Today is


   "A word to the wise ain't necessary --  
          it's the stupid ones that need the advice."
					-Bill Cosby

Thursday, December 02, 2004


Don't get me started again

...I have emerged. There was this pit, you see, and I was in it -- and there was a man donning a suit of human skin taunting me from its precipice...I'll say no more.

At least that's the way I remember it.

Let's see now, where were we?

Ah, I see that the Netherlands is preparing for the Christmas season and promoting peace on earth and good will toward men by killing babies. And just in case you're finding some justification for these types of "mercy killings", you may want to look at this.

Don't you just love slippery slopes? I mean, they lead to genocide and all kinds of fun stuff.

(Is it possible that Wonderdog has re-emerged even more cynical and sardonic than his previous incarnation?)

Do you remember the movie Miracle On 34th Street? That's the one where Macy's department store promoted and stood up for a benevolently delusional (or was he?) kind old man who worked as their store Santa Claus who believed he was, in fact, the real deal. My, how times have changed, huh?

I have an idea. If we're going to chuck the word "Christmas" then we might as well chuck Santa, too. I mean, what's Santa famous for saying? -- "Ho ho ho...Meeerrrrry Christmas!" -- We should just chuck him because, frankly, I don't want to live in a world where Santa proclaims as he drives out of sight, "Happy Holidays to all and to all a good night".

This is Christmas, people! Deal with it. Sheesh. The gall. If I'm going to celebrate Hanukkah then, by golly, that's what I'm going to call it! And I'm gonna do the menorah and the whole bit. Otherwise, why would I want to celebrate it?

Here's the way I see it. If you want to call Christmas simply "The Holidays" then by all means go right ahead. But if you're going to forfeit the name then you have to forfeit all of its symbols as well.

Eh, eh. Watch it there buster -- Before you buy this here tree, just tell me what kind of a tree it is? What's that you say? A "holiday" tree? Baaaaaaaaaaaaa!! Oh, I'm sorry, you lose. But we do have this nice consolation "holiday fern" for you. Thank you for playing.

And what bout Groundhog day? Isn't "Goundhog" day a bit too exclusive? Shouldn't we broaden that a bit?

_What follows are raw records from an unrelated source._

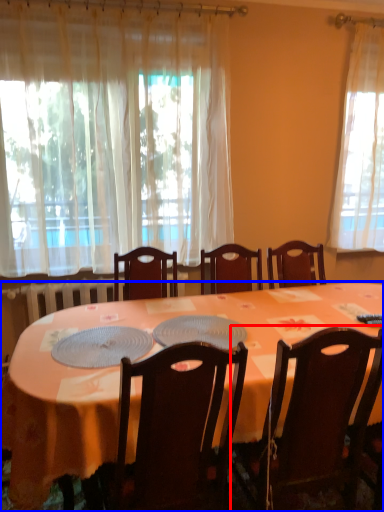 Question: Among these objects, which one is nearest to the camera, chair (highlighted by a red box) or desk (highlighted by a blue box)?

Choices:
 (A) chair
 (B) desk

Answer: (B) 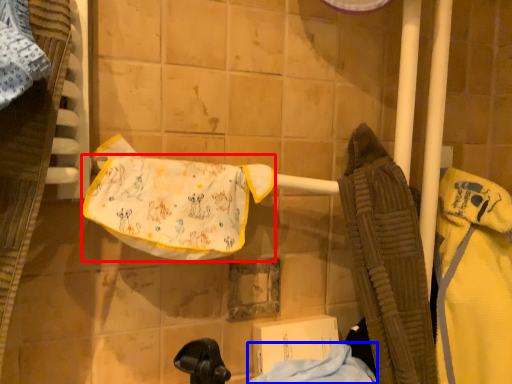 Question: Which point is further to the camera, underclothes (highlighted by a red box) or cloth (highlighted by a blue box)?

Choices:
 (A) underclothes
 (B) cloth

Answer: (A) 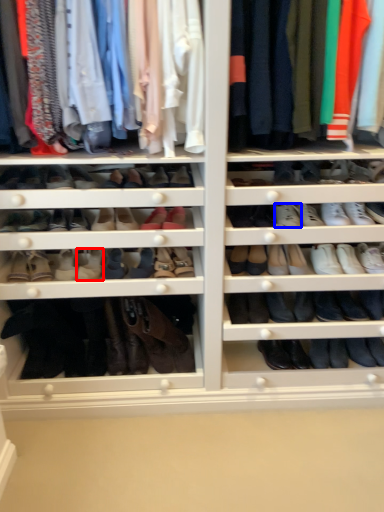 Question: Which point is closer to the camera, shoe (highlighted by a red box) or shoe (highlighted by a blue box)?

Choices:
 (A) shoe
 (B) shoe

Answer: (B) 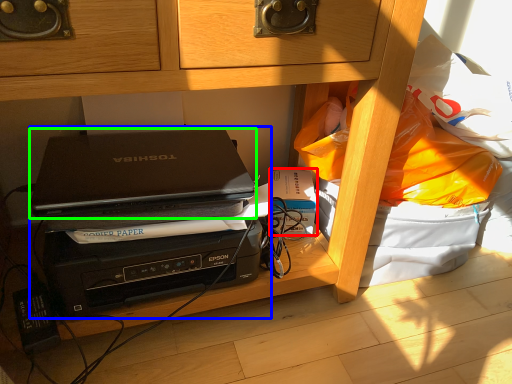 Question: Which object is the closest to the paperback book (highlighted by a red box)? Choose among these: computer (highlighted by a blue box) or laptop (highlighted by a green box).

Choices:
 (A) computer
 (B) laptop

Answer: (B) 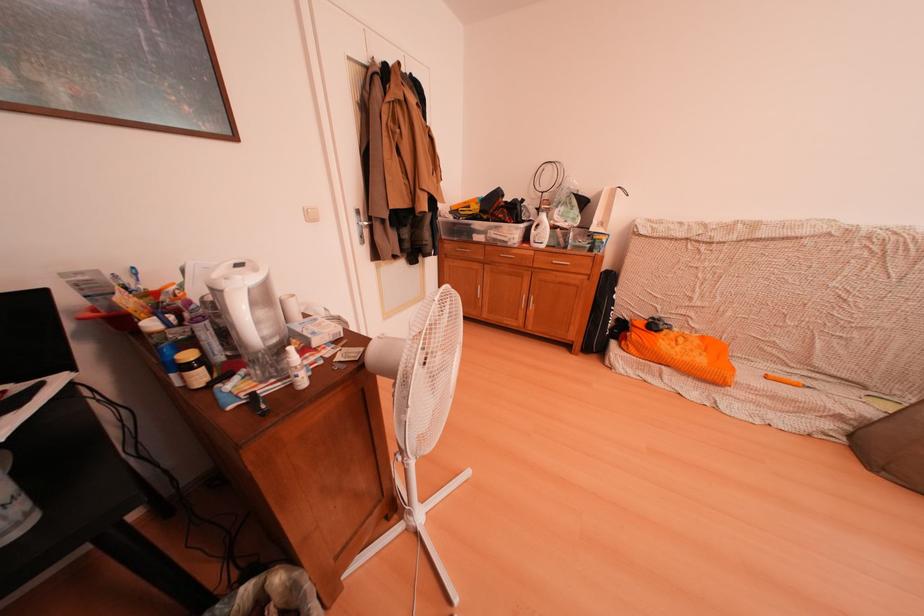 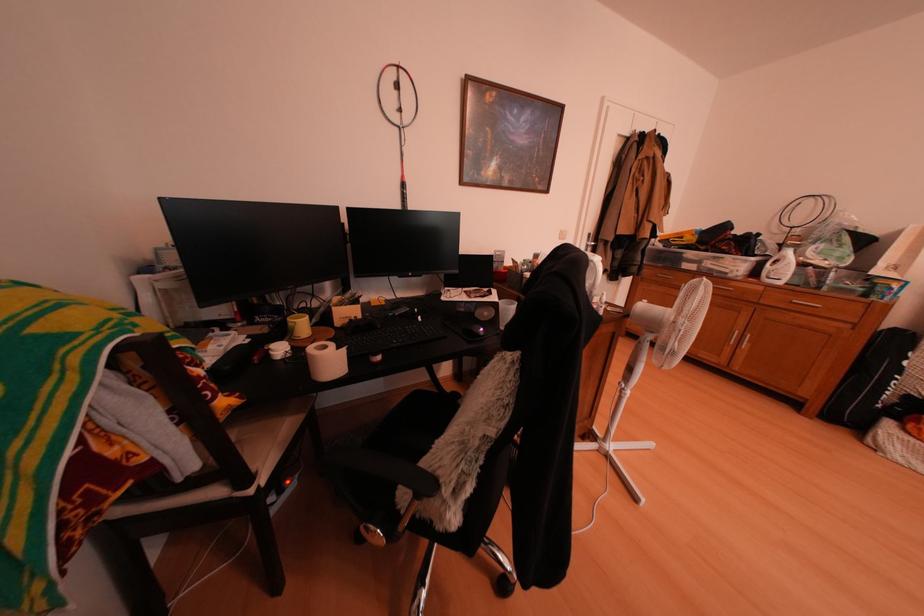 In the second image, find the point that corresponds to (536,227) in the first image.

(767, 261) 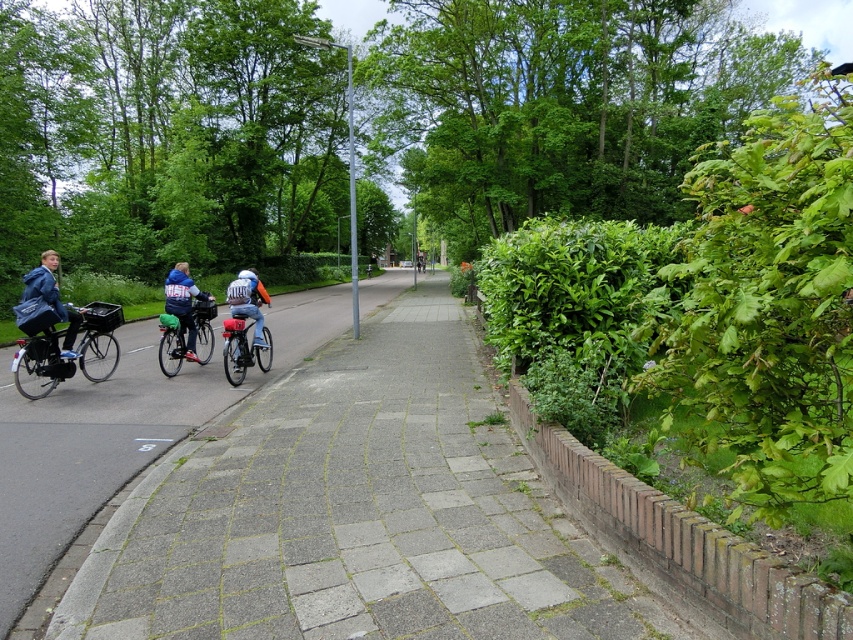 Question: Which object is the farthest from the gray concrete pavement at center?

Choices:
 (A) blue denim jacket at center
 (B) blue denim jacket at left

Answer: (B)

Question: Can you confirm if matte blue helmet at center is positioned to the right of blue denim jacket at left?

Choices:
 (A) no
 (B) yes

Answer: (B)

Question: Which point is closer to the camera taking this photo?

Choices:
 (A) (202, 419)
 (B) (241, 344)
 (C) (238, 301)

Answer: (A)

Question: Is blue denim jacket at center smaller than matte blue helmet at center?

Choices:
 (A) no
 (B) yes

Answer: (B)

Question: Can you confirm if matte black bicycle at left is bigger than blue denim jacket at center?

Choices:
 (A) no
 (B) yes

Answer: (B)

Question: Which of the following is the farthest from the observer?

Choices:
 (A) (71, 324)
 (B) (83, 496)

Answer: (A) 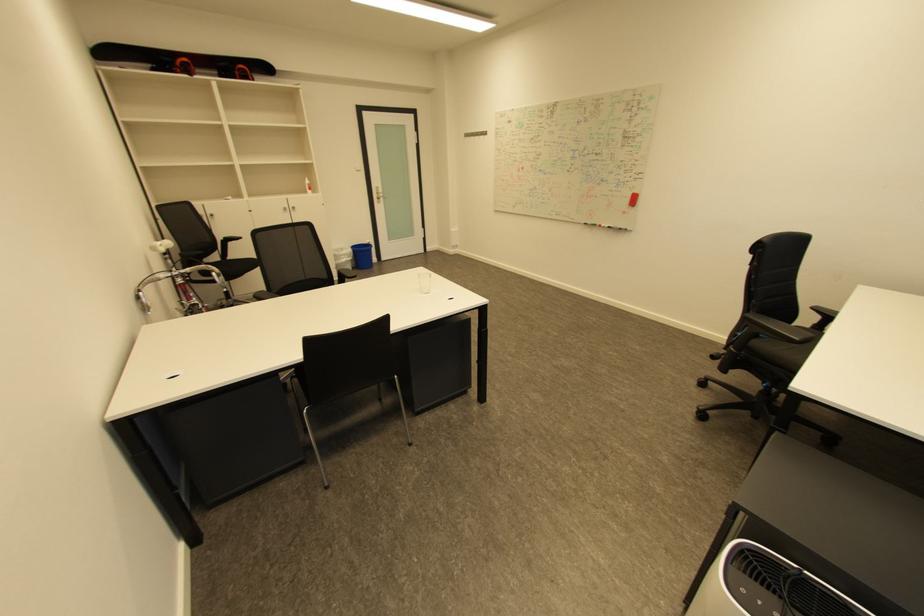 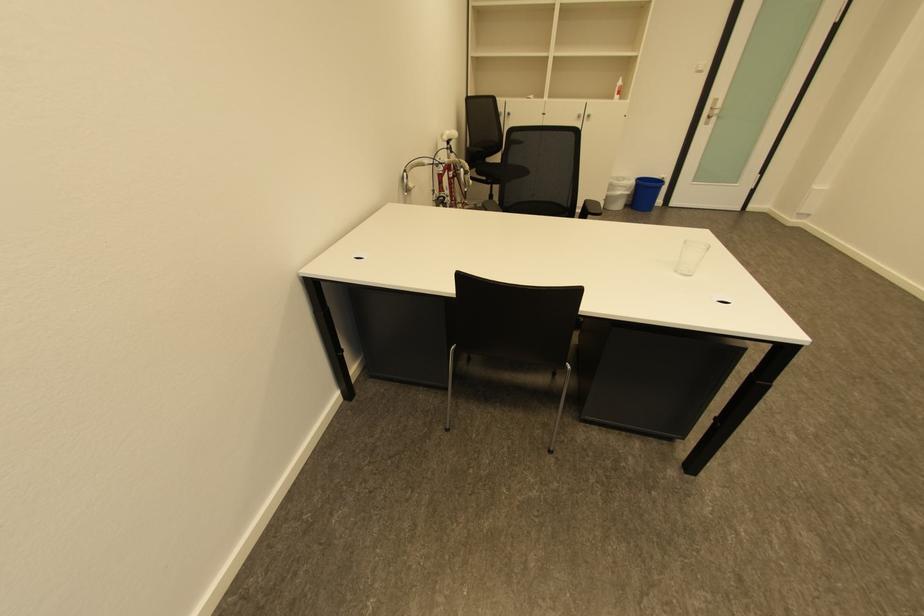 In the second image, find the point that corresponds to [349,256] in the first image.

(626, 188) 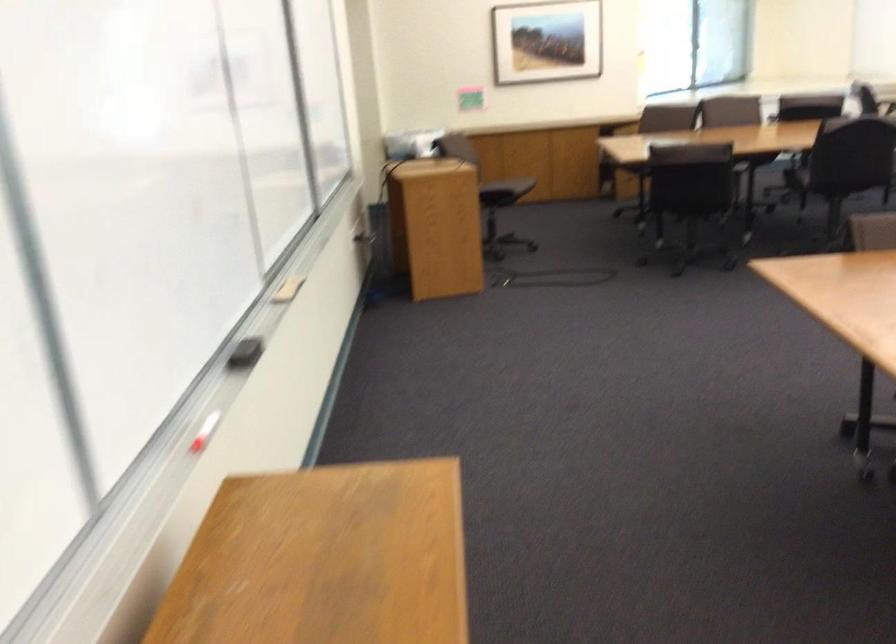 Locate an element on the screen. wooden whiteboard eraser is located at coordinates (288, 290). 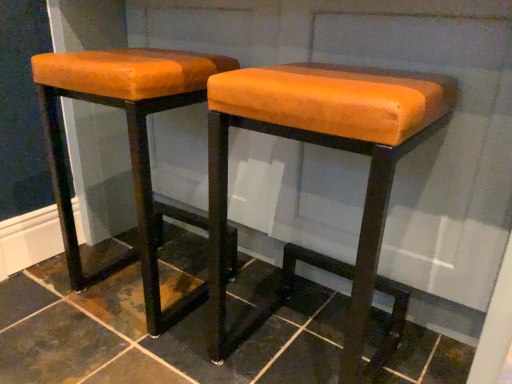 This screenshot has width=512, height=384. Identify the location of vacant area on top of dark brown tile at center (from a real-world perspective). (202, 307). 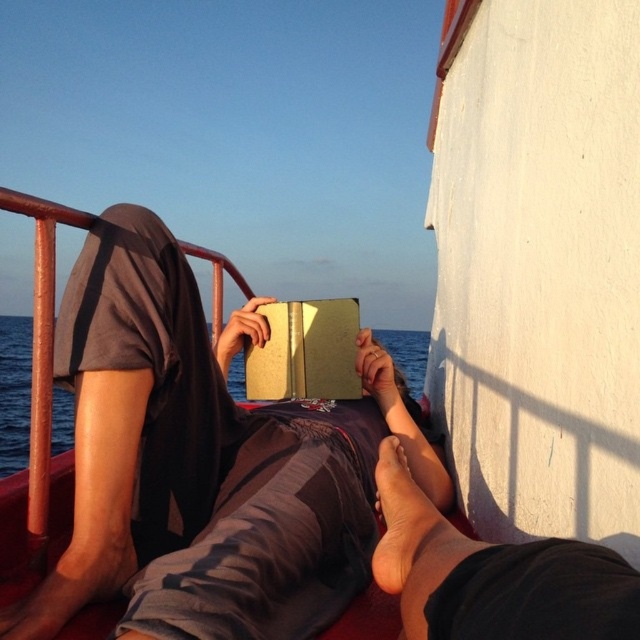 You are trying to decide which book to read next. You have two options on the boat deck at center, the matte brown book at center and the gold paper book at center. Which one is shorter in height?

The matte brown book at center is not as tall as the gold paper book at center, so the matte brown book at center is shorter in height. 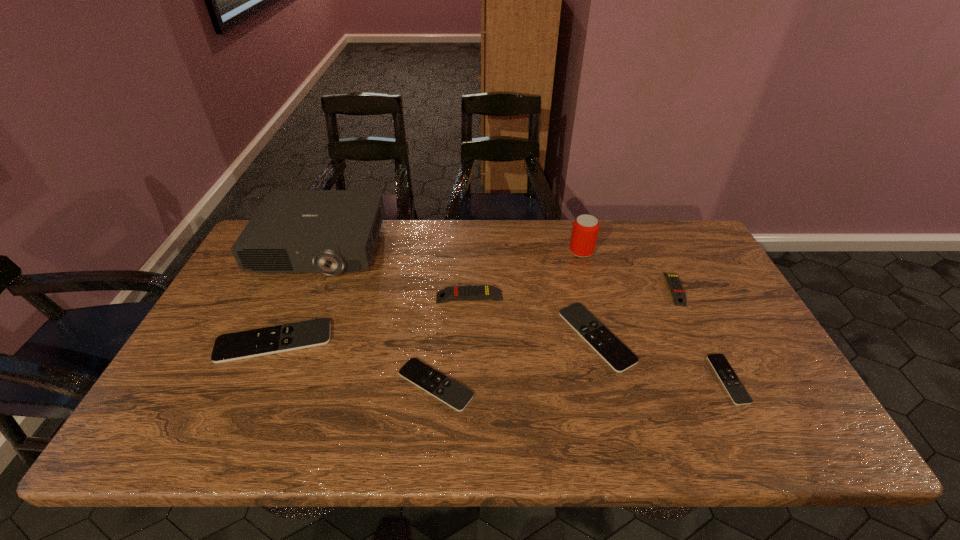 The height and width of the screenshot is (540, 960). Find the location of `vacant space at the left edge of the desktop`. vacant space at the left edge of the desktop is located at coordinates (212, 319).

In the image, there is a desktop. Identify the location of vacant space at the right edge. Image resolution: width=960 pixels, height=540 pixels. coord(695,297).

Locate an element on the screen. This screenshot has width=960, height=540. vacant space at the near left corner is located at coordinates pos(204,434).

The height and width of the screenshot is (540, 960). I want to click on vacant point at the far right corner, so click(684, 219).

The width and height of the screenshot is (960, 540). Find the location of `vacant space at the near right corner`. vacant space at the near right corner is located at coordinates (761, 448).

This screenshot has width=960, height=540. I want to click on vacant space that's between the shortest remote control and the beer can, so click(x=655, y=315).

Identify the location of free area in between the left yellow remote control and the beer can. This screenshot has height=540, width=960. (525, 274).

Image resolution: width=960 pixels, height=540 pixels. I want to click on vacant region between the right yellow remote control and the third biggest black remote control, so [555, 336].

Where is `free spot between the second shortest object and the third black remote control from left to right`? This screenshot has height=540, width=960. free spot between the second shortest object and the third black remote control from left to right is located at coordinates (516, 361).

Image resolution: width=960 pixels, height=540 pixels. What are the coordinates of `free spot between the second shortest object and the right yellow remote control` in the screenshot? It's located at (555, 336).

I mean, what about the beaver? I think, come February 2nd, we should all celebrate "Rodent Day". What say you?

"Thanksgiving"? Why leave out the ingrates?

Like it or not, I'm back.

2 Comments:

Blogger stewdog said...

Hey. . Wonderdog. . .HAPPY HOLIDAYS!!!!!!!!!!!!!

December 02, 2004 12:39 PM  
Blogger Conservative in Virginia said...

"Thanksgiving"? Why leave out the ingrates?

In the nearby state o' Maryland (who was that Mary, anyway?) schools are no longer allowed to teach or mention to Whom we are giving thanks. Ingrates can move there and be thankful they don't have to be thankful to anybody but themselves, if they like.